Saved entries:
◇ ◇ ◇ ◇ ◇

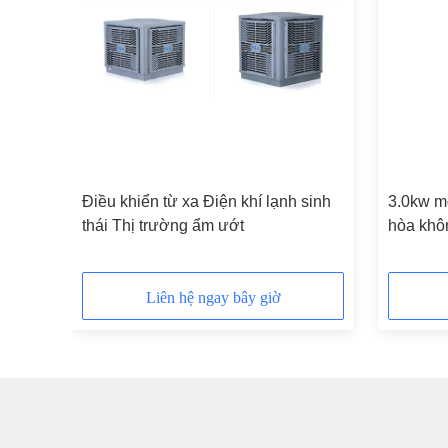
hiện
Điều khiển từ xa Điện khí lạnh sinh
3.0kw mô
lượng
thái Thị trường ẩm ướt
hòa khôn
trì
380V Ho
Liên hệ ngay bây giờ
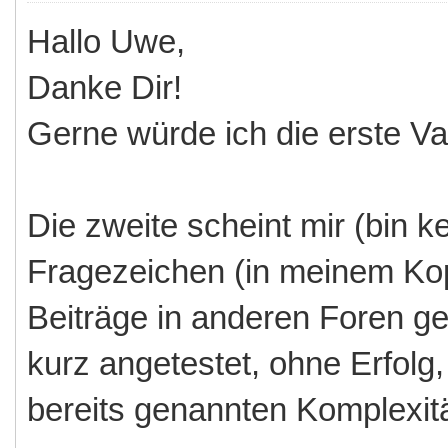
Hallo Uwe,
Danke Dir!
Gerne würde ich die erste Va
Die zweite scheint mir (bin k
Fragezeichen (in meinem Kop
Beiträge in anderen Foren ge
kurz angetestet, ohne Erfolg,
bereits genannten Komplexitä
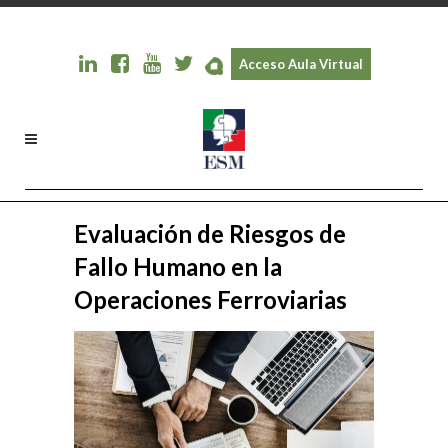
Acceso Aula Virtual
Evaluación de Riesgos de
Fallo Humano en la
Operaciones Ferroviarias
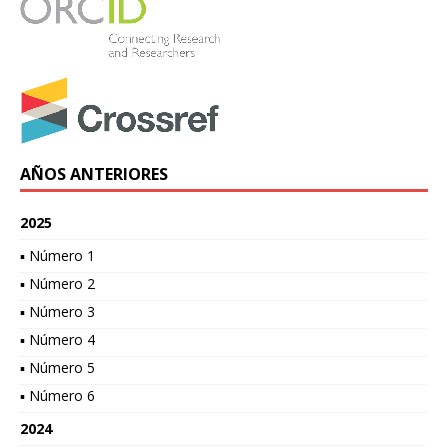
AÑOS ANTERIORES
2025
▪ Número 1
▪ Número 2
▪ Número 3
▪ Número 4
▪ Número 5
▪ Número 6
2024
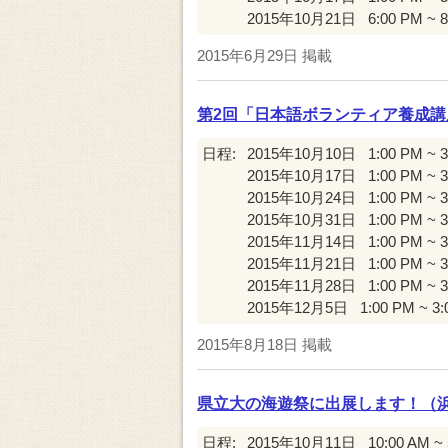
2015年10月21日
6:00 PM ~ 
2015年6月29日
掲載
第2回「日本語ボランティア養成講
日程:
2015年10月10日
1:00 PM ~ 
2015年10月17日
1:00 PM ~ 
2015年10月24日
1:00 PM ~ 
2015年10月31日
1:00 PM ~ 
2015年11月14日
1:00 PM ~ 
2015年11月21日
1:00 PM ~ 
2015年11月28日
1:00 PM ~ 
2015年12月5日
1:00 PM ~ 3
2015年8月18日
掲載
県立大の海遊祭に出展します！（
日程:
2015年10月11日
10:00 AM ~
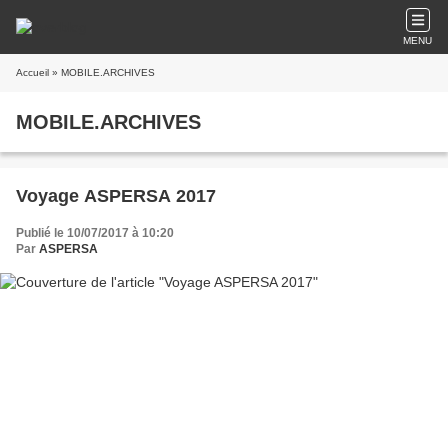
MENU
Accueil
» MOBILE.ARCHIVES
MOBILE.ARCHIVES
Voyage ASPERSA 2017
Publié le 10/07/2017 à 10:20
Par
ASPERSA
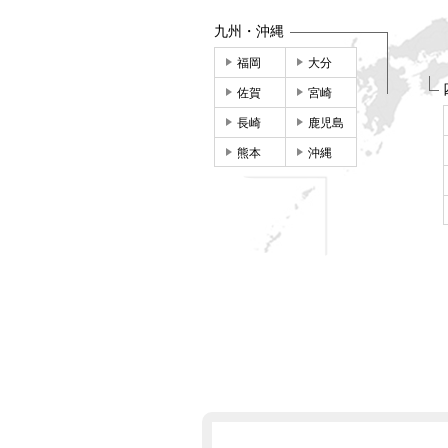
九州・沖縄
福岡
大分
佐賀
宮崎
長崎
鹿児島
熊本
沖縄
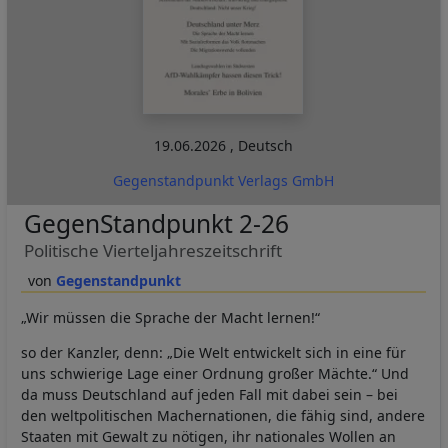
19.06.2026
,
Deutsch
Gegenstandpunkt Verlags GmbH
GegenStandpunkt 2-26
Politische Vierteljahreszeitschrift
Gegenstandpunkt
„Wir müssen die Sprache der Macht lernen!“
so der Kanzler, denn: „Die Welt entwickelt sich in eine für
uns schwierige Lage einer Ordnung großer Mächte.“ Und
da muss Deutschland auf jeden Fall mit dabei sein – bei
den weltpolitischen Machernationen, die fähig sind, andere
Staaten mit Gewalt zu nötigen, ihr nationales Wollen an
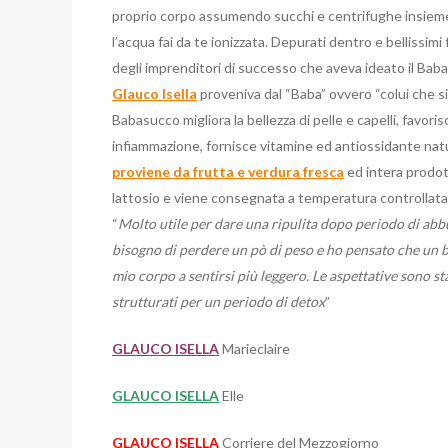
proprio corpo assumendo succhi e centrifughe insieme 
l’acqua fai da te ionizzata. Depurati dentro e bellissimi 
degli imprenditori di successo che aveva ideato il Bab
Glauco Isella
proveniva dal “Baba” ovvero “colui che si 
Babasucco migliora la bellezza di pelle e capelli, favor
infiammazione, fornisce vitamine ed antiossidante natur
proviene da frutta e verdura fresca
ed intera prodot
lattosio e viene consegnata a temperatura controllata
“
Molto utile per dare una ripulita dopo periodo di abbu
bisogno di perdere un pò di peso e ho pensato che un b
mio corpo a sentirsi più leggero. Le aspettative sono st
strutturati per un periodo di detox
”
GLAUCO ISELLA
Marieclaire
GLAUCO ISELLA
Elle
GLAUCO ISELLA
Corriere del Mezzogiorno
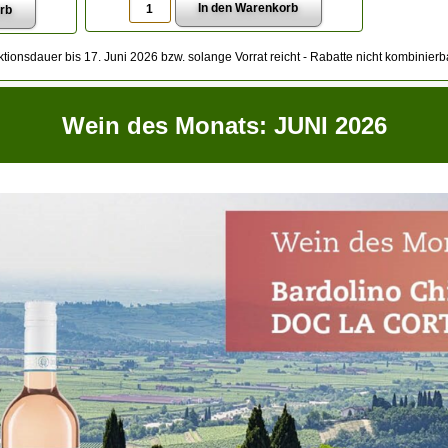
ktionsdauer bis 17. Juni 2026 bzw. solange Vorrat reicht - Rabatte nicht kombinierba
Wein des Monats: JUNI 2026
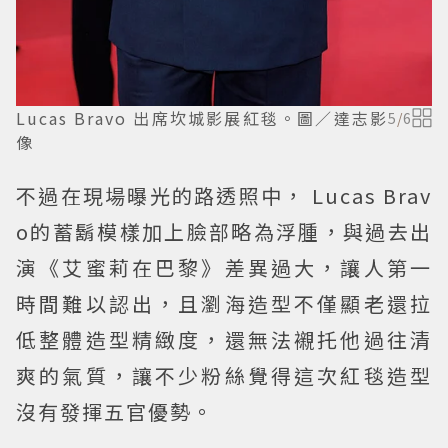
Lucas Bravo 出席坎城影展紅毯。圖／達志影
5
/
6
像
不過在現場曝光的路透照中， Lucas Brav
o的蓄鬍模樣加上臉部略為浮腫，與過去出
演《艾蜜莉在巴黎》差異過大，讓人第一
時間難以認出，且瀏海造型不僅顯老還拉
低整體造型精緻度，還無法襯托他過往清
爽的氣質，讓不少粉絲覺得這次紅毯造型
沒有發揮五官優勢。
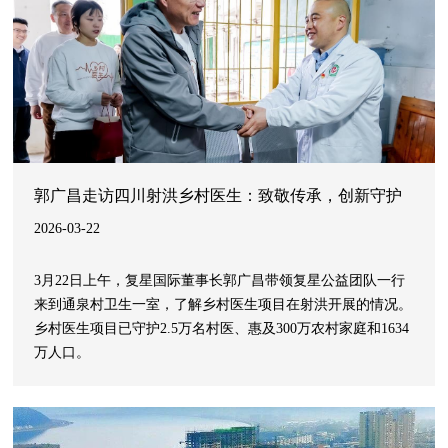
郭广昌走访四川射洪乡村医生：致敬传承，创新守护
2026-03-22
3月22日上午，复星国际董事长郭广昌带领复星公益团队一行
来到通泉村卫生一室，了解乡村医生项目在射洪开展的情况。
乡村医生项目已守护2.5万名村医、惠及300万农村家庭和1634
万人口。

◇ ◇ ◇ ◇ ◇

ASSIGNED TASK - What you give back must match the lines from the start of the records through the line that contains "2015年11月21日", exactly, with the pictures left out.

SOLUTION FOR THIS EXERCISE -
hiện
Điều khiển từ xa Điện khí lạnh sinh
3.0kw mô
lượng
thái Thị trường ẩm ướt
hòa khôn
trì
380V Ho
Liên hệ ngay bây giờ
Hallo Uwe,
Danke Dir!
Gerne würde ich die erste Va
Die zweite scheint mir (bin k
Fragezeichen (in meinem Kop
Beiträge in anderen Foren ge
kurz angetestet, ohne Erfolg,
bereits genannten Komplexitä
Acceso Aula Virtual
Evaluación de Riesgos de
Fallo Humano en la
Operaciones Ferroviarias
AÑOS ANTERIORES
2025
▪ Número 1
▪ Número 2
▪ Número 3
▪ Número 4
▪ Número 5
▪ Número 6
2024
2015年10月21日
6:00 PM ~ 
2015年6月29日
掲載
第2回「日本語ボランティア養成講
日程:
2015年10月10日
1:00 PM ~ 
2015年10月17日
1:00 PM ~ 
2015年10月24日
1:00 PM ~ 
2015年10月31日
1:00 PM ~ 
2015年11月14日
1:00 PM ~ 
2015年11月21日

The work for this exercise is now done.